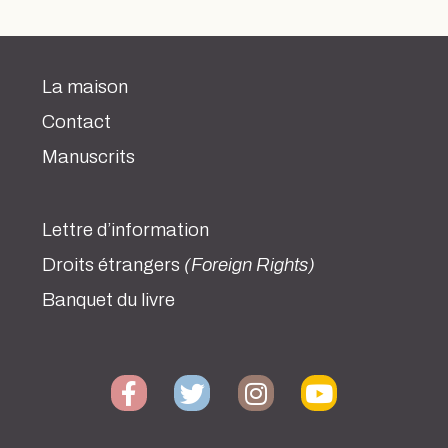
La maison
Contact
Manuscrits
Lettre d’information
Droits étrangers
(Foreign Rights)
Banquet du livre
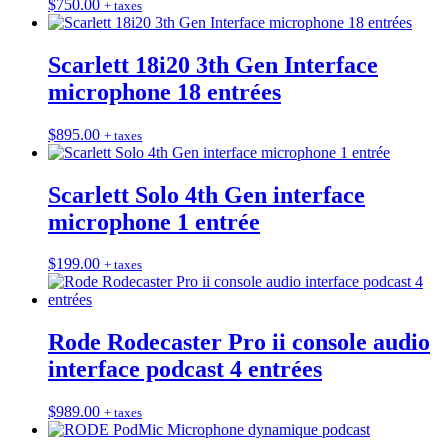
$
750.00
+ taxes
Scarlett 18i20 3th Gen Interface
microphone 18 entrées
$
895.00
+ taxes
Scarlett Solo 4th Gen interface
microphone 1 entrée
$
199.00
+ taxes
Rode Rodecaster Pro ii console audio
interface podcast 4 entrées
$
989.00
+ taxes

----

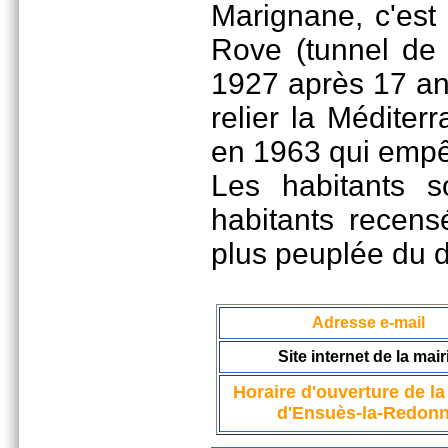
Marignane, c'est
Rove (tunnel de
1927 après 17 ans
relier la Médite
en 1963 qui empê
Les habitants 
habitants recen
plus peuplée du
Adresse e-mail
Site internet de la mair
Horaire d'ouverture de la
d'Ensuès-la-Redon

----

**Work instructions:**
Where a line above holds the string "microphone", copy that line.

**Answer area:**
microphone 18 entrées
microphone 1 entrée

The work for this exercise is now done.